My brother is a physics engineer and he was talking to my dad about why young earth was hooey and my dad basically told him he didn’t care. It was simpler and easier to be YEC, and he didn’t have time to read a bunch of books and change his worldview, because in the end, it wouldn’t effect how he lived his daily life at all or make him love God or people more.

My dad is one of the people I respect the most in the world. He is one of the most generous, servant-hearted, radically Jesus-like people I know. And he isn’t a fundamentalist at all. In fact he is the one who got me into NT Wright and Scot McKnight in college and told me to try read at least a couple of CTs books of the year each year, so I blame him for the fact that I ended up here on BioLogos in the first place.

All that to say, I think for some people it really is a non-issue that doesn’t make a difference. What I would advocate for is tolerance of believers who see things differently. If I had a close relative or friend who thought YEC was central to good Christianity, maybe I’d poke that dog a little more. But since my parents and close friends are perfectly happy to coexist with those who have a different take, I’m happy to let the dog sleep.


(Albert Leo) #8

Christy, I think of my Mom in the same way. I remember coming home from a high school science class all fired up with my new-found knowledge of evolution and anxious to dispel the ignorance of my folks who believed a literal interpretation of Genesis 2. On hearing my spiel, my Mom calmly told me: “Maybe you descended from apes, but I certainly did not.” Looking back on that incident now I am pleased (and rather surprised) that as a smart-assed teenager I had the wisdom to see that, had I been successful in convincing her of the “truth” of evolution, it would not help her lead a happier, holier, and more productive life than the “erroneous” world view she grew up with.

But in the world I grew up in, by learning (through physical chemistry) about how life forms might have arisen and then became more complex and more beautiful (through evolution), spurred on by the changing environments of Mother Earth (through geology), I came to a more loving respect for the Creator who brought it all about.

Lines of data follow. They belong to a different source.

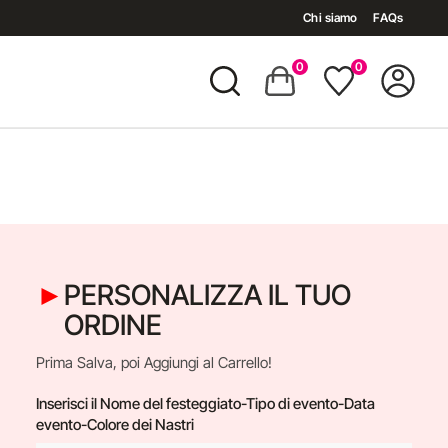
Chi siamo
FAQs
0
0
PERSONALIZZA IL TUO
ORDINE
Prima Salva, poi Aggiungi al Carrello!
Inserisci il Nome del festeggiato-Tipo di evento-Data
evento-Colore dei Nastri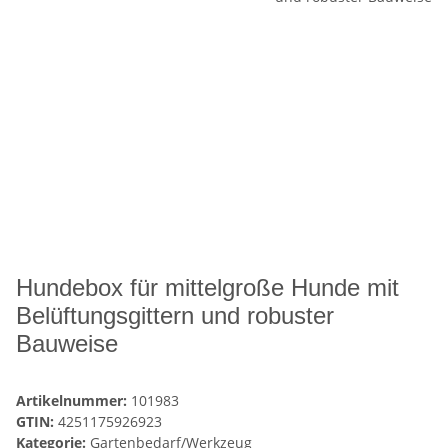
Hundebox für mittelgroße Hunde mit
Belüftungsgittern und robuster
Bauweise
Artikelnummer:
101983
GTIN:
4251175926923
Kategorie:
Gartenbedarf/Werkzeug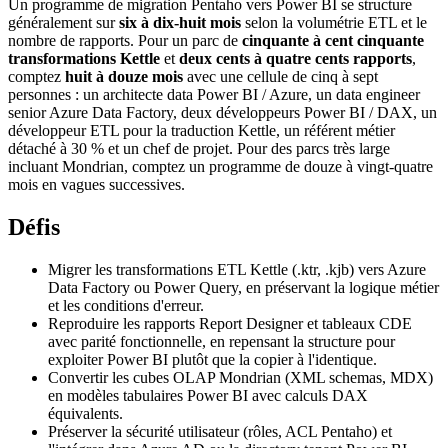
Un programme de migration Pentaho vers Power BI se structure
généralement sur
six à dix-huit mois
selon la volumétrie ETL et le
nombre de rapports. Pour un parc de
cinquante à cent cinquante
transformations Kettle
et
deux cents à quatre cents rapports
,
comptez
huit à douze mois
avec une cellule de cinq à sept
personnes : un architecte data Power BI / Azure, un data engineer
senior Azure Data Factory, deux développeurs Power BI / DAX, un
développeur ETL pour la traduction Kettle, un référent métier
détaché à 30 % et un chef de projet. Pour des parcs très large
incluant Mondrian, comptez un programme de douze à vingt-quatre
mois en vagues successives.
Défis
Migrer les transformations ETL Kettle (.ktr, .kjb) vers Azure
Data Factory ou Power Query, en préservant la logique métier
et les conditions d'erreur.
Reproduire les rapports Report Designer et tableaux CDE
avec parité fonctionnelle, en repensant la structure pour
exploiter Power BI plutôt que la copier à l'identique.
Convertir les cubes OLAP Mondrian (XML schemas, MDX)
en modèles tabulaires Power BI avec calculs DAX
équivalents.
Préserver la sécurité utilisateur (rôles, ACL Pentaho) et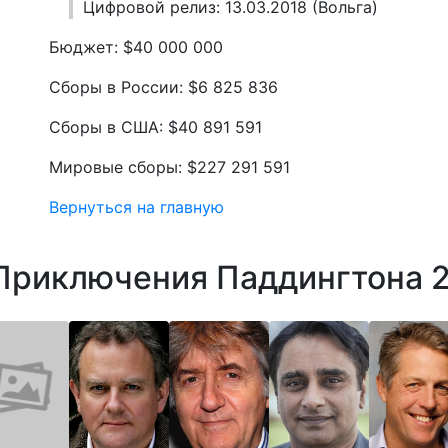
Цифровой релиз: 13.03.2018 (Вольга)
Бюджет: $40 000 000
Сборы в России: $6 825 836
Сборы в США: $40 891 591
Мировые сборы: $227 291 591
Вернуться на главную
Приключения Паддингтона 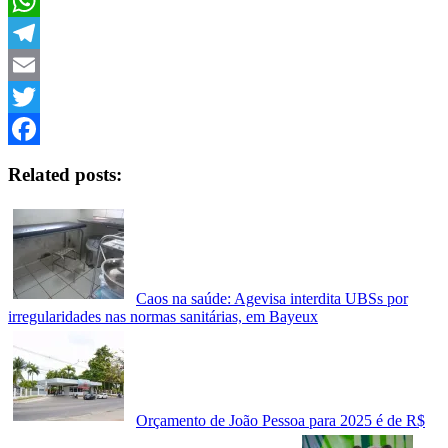
Copy
Link
WhatsApp
Telegram
Email
Twitter
Facebook
Related posts:
Caos na saúde: Agevisa interdita UBSs por
irregularidades nas normas sanitárias, em Bayeux
Orçamento de João Pessoa para 2025 é de R$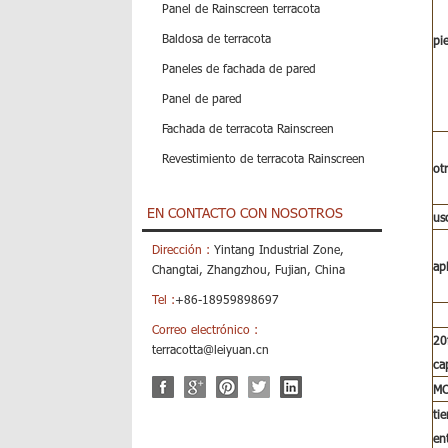
Panel de Rainscreen terracota
Baldosa de terracota
pi
Paneles de fachada de pared
Panel de pared
Fachada de terracota Rainscreen
Revestimiento de terracota Rainscreen
ot
EN CONTACTO CON NOSOTROS
us
Dirección :
Yintang Industrial Zone,
ap
Changtai, Zhangzhou, Fujian, China
Tel :
+86-18959898697
Correo electrónico :
20
terracotta@leiyuan.cn
ca
M
ti
en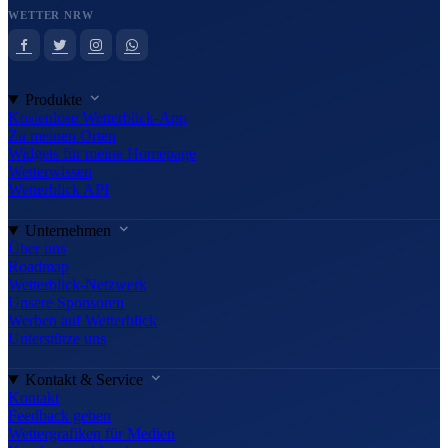
WETTER NRW
Produkte
Kostenlose Wetterblick-App
Zu meinen Orten
Widgets für meine Homepage
Wetterwissen
Wetterblick API
Unternehmen
Über uns
Roadmap
Wetterblick-Netzwerk
Unsere Sponsoren
Werben auf Wetterblick
Unterstütze uns
Kontakt & Service
Kontakt
Feedback geben
Wettergrafiken für Medien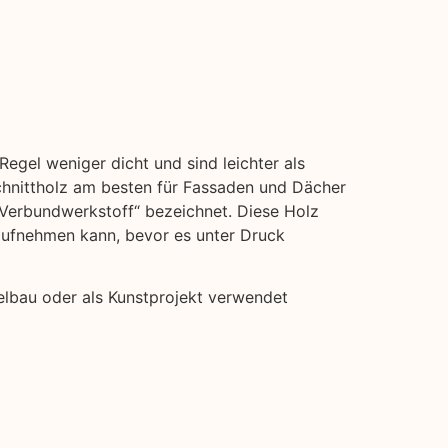
Regel weniger dicht und sind leichter als
hnittholz am besten für Fassaden und Dächer
 „Verbundwerkstoff“ bezeichnet. Diese Holz
 aufnehmen kann, bevor es unter Druck
belbau oder als Kunstprojekt verwendet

So for my Mom the axiom that applies is: “If it ain’t broke, don’t fix it.” For the youth of today, however, I believe BioLogos is doing an excellent job, and I am going to try to persuade the adult confirmation leaders in our parish to make it accessible to the young folks studying to receive that sacrament.
Al Leo


#9

Thanks for your excellent responses!

I certainly want to be sensitive to my parents’ views. Being that they are probably not going to shift their views any time in the near future, they may not have to struggle with this issue as some of my siblings may eventually have to as they come to look at the evidence. I’ll try to open more dialogues with them in the future and hopefully, they may come to understand and appreciate the process of evolution as I do.

If some of them don’t, which I imagine will be the case, we can still find a way to reconcile our faith and nurture healthy relationships. Through all of this, I have learned that I need to be more patient. That’s a lesson worth learning.